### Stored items
-----
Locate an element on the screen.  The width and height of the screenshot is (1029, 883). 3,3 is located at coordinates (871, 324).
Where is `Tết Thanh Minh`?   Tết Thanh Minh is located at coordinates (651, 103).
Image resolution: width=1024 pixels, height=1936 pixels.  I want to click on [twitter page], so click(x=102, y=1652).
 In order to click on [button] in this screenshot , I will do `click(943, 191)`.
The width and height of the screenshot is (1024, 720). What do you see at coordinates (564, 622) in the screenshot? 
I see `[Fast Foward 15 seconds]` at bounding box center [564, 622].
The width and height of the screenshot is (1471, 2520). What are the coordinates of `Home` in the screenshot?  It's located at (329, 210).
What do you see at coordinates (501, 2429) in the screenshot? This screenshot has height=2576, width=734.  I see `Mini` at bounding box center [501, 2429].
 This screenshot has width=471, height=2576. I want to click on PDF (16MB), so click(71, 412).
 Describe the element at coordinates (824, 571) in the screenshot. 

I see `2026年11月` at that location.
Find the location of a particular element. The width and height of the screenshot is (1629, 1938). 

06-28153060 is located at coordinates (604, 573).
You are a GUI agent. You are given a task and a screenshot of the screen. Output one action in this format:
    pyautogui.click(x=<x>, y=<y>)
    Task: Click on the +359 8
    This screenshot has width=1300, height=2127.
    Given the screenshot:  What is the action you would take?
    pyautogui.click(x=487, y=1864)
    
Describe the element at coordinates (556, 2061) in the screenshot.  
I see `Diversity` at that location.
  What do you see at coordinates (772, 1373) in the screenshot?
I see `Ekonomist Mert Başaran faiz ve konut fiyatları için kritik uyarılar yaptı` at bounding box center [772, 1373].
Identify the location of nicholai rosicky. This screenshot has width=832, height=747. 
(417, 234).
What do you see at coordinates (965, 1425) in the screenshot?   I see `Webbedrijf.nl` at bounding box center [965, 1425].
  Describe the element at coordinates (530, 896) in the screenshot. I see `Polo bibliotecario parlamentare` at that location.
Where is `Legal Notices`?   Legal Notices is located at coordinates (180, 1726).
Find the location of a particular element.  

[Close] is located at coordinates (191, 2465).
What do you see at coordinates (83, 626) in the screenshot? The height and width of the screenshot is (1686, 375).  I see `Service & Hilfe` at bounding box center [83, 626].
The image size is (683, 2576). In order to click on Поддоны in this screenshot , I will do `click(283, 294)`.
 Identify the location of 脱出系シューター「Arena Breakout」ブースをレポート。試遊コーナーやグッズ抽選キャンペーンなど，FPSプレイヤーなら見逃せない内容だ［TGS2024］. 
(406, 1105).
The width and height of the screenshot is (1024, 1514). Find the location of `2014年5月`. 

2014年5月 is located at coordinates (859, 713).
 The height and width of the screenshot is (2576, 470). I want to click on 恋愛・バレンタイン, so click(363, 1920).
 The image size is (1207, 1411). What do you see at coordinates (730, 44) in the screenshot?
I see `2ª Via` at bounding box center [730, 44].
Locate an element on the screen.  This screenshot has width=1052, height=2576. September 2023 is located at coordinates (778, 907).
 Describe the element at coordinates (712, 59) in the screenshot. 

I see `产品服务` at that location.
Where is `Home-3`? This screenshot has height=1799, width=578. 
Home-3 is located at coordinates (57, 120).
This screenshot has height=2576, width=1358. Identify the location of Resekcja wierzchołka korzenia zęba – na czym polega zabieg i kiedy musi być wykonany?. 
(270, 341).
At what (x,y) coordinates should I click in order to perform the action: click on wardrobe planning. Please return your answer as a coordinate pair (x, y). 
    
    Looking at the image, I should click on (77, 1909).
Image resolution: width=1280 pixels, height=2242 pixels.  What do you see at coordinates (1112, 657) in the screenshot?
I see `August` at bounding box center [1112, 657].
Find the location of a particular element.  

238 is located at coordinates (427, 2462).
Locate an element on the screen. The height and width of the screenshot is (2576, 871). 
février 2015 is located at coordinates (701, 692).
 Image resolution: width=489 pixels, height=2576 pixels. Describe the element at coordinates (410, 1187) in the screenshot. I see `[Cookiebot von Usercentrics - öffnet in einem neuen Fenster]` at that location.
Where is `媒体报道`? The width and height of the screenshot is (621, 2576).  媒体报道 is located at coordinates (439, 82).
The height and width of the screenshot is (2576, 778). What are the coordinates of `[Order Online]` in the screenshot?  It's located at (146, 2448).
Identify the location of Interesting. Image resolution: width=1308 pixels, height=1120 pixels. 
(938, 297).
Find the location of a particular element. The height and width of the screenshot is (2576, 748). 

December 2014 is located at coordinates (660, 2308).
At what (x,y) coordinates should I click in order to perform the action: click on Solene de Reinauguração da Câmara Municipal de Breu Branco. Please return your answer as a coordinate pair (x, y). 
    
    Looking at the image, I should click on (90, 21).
-----
Give every record again, exactly as it appears.

### SOLUTION TO THE PROBLEM
Locate an element on the screen.  The width and height of the screenshot is (1029, 883). 3,3 is located at coordinates (871, 324).
Where is `Tết Thanh Minh`?   Tết Thanh Minh is located at coordinates (651, 103).
Image resolution: width=1024 pixels, height=1936 pixels.  I want to click on [twitter page], so click(x=102, y=1652).
 In order to click on [button] in this screenshot , I will do `click(943, 191)`.
The width and height of the screenshot is (1024, 720). What do you see at coordinates (564, 622) in the screenshot? 
I see `[Fast Foward 15 seconds]` at bounding box center [564, 622].
The width and height of the screenshot is (1471, 2520). What are the coordinates of `Home` in the screenshot?  It's located at (329, 210).
What do you see at coordinates (501, 2429) in the screenshot? This screenshot has height=2576, width=734.  I see `Mini` at bounding box center [501, 2429].
 This screenshot has width=471, height=2576. I want to click on PDF (16MB), so click(71, 412).
 Describe the element at coordinates (824, 571) in the screenshot. 

I see `2026年11月` at that location.
Find the location of a particular element. The width and height of the screenshot is (1629, 1938). 

06-28153060 is located at coordinates (604, 573).
You are a GUI agent. You are given a task and a screenshot of the screen. Output one action in this format:
    pyautogui.click(x=<x>, y=<y>)
    Task: Click on the +359 8
    This screenshot has width=1300, height=2127.
    Given the screenshot:  What is the action you would take?
    pyautogui.click(x=487, y=1864)
    
Describe the element at coordinates (556, 2061) in the screenshot.  
I see `Diversity` at that location.
  What do you see at coordinates (772, 1373) in the screenshot?
I see `Ekonomist Mert Başaran faiz ve konut fiyatları için kritik uyarılar yaptı` at bounding box center [772, 1373].
Identify the location of nicholai rosicky. This screenshot has width=832, height=747. 
(417, 234).
What do you see at coordinates (965, 1425) in the screenshot?   I see `Webbedrijf.nl` at bounding box center [965, 1425].
  Describe the element at coordinates (530, 896) in the screenshot. I see `Polo bibliotecario parlamentare` at that location.
Where is `Legal Notices`?   Legal Notices is located at coordinates (180, 1726).
Find the location of a particular element.  

[Close] is located at coordinates (191, 2465).
What do you see at coordinates (83, 626) in the screenshot? The height and width of the screenshot is (1686, 375).  I see `Service & Hilfe` at bounding box center [83, 626].
The image size is (683, 2576). In order to click on Поддоны in this screenshot , I will do `click(283, 294)`.
 Identify the location of 脱出系シューター「Arena Breakout」ブースをレポート。試遊コーナーやグッズ抽選キャンペーンなど，FPSプレイヤーなら見逃せない内容だ［TGS2024］. 
(406, 1105).
The width and height of the screenshot is (1024, 1514). Find the location of `2014年5月`. 

2014年5月 is located at coordinates (859, 713).
 The height and width of the screenshot is (2576, 470). I want to click on 恋愛・バレンタイン, so click(363, 1920).
 The image size is (1207, 1411). What do you see at coordinates (730, 44) in the screenshot?
I see `2ª Via` at bounding box center [730, 44].
Locate an element on the screen.  This screenshot has width=1052, height=2576. September 2023 is located at coordinates (778, 907).
 Describe the element at coordinates (712, 59) in the screenshot. 

I see `产品服务` at that location.
Where is `Home-3`? This screenshot has height=1799, width=578. 
Home-3 is located at coordinates (57, 120).
This screenshot has height=2576, width=1358. Identify the location of Resekcja wierzchołka korzenia zęba – na czym polega zabieg i kiedy musi być wykonany?. 
(270, 341).
At what (x,y) coordinates should I click in order to perform the action: click on wardrobe planning. Please return your answer as a coordinate pair (x, y). 
    
    Looking at the image, I should click on (77, 1909).
Image resolution: width=1280 pixels, height=2242 pixels.  What do you see at coordinates (1112, 657) in the screenshot?
I see `August` at bounding box center [1112, 657].
Find the location of a particular element.  

238 is located at coordinates (427, 2462).
Locate an element on the screen. The height and width of the screenshot is (2576, 871). 
février 2015 is located at coordinates (701, 692).
 Image resolution: width=489 pixels, height=2576 pixels. Describe the element at coordinates (410, 1187) in the screenshot. I see `[Cookiebot von Usercentrics - öffnet in einem neuen Fenster]` at that location.
Where is `媒体报道`? The width and height of the screenshot is (621, 2576).  媒体报道 is located at coordinates (439, 82).
The height and width of the screenshot is (2576, 778). What are the coordinates of `[Order Online]` in the screenshot?  It's located at (146, 2448).
Identify the location of Interesting. Image resolution: width=1308 pixels, height=1120 pixels. 
(938, 297).
Find the location of a particular element. The height and width of the screenshot is (2576, 748). 

December 2014 is located at coordinates (660, 2308).
At what (x,y) coordinates should I click in order to perform the action: click on Solene de Reinauguração da Câmara Municipal de Breu Branco. Please return your answer as a coordinate pair (x, y). 
    
    Looking at the image, I should click on (90, 21).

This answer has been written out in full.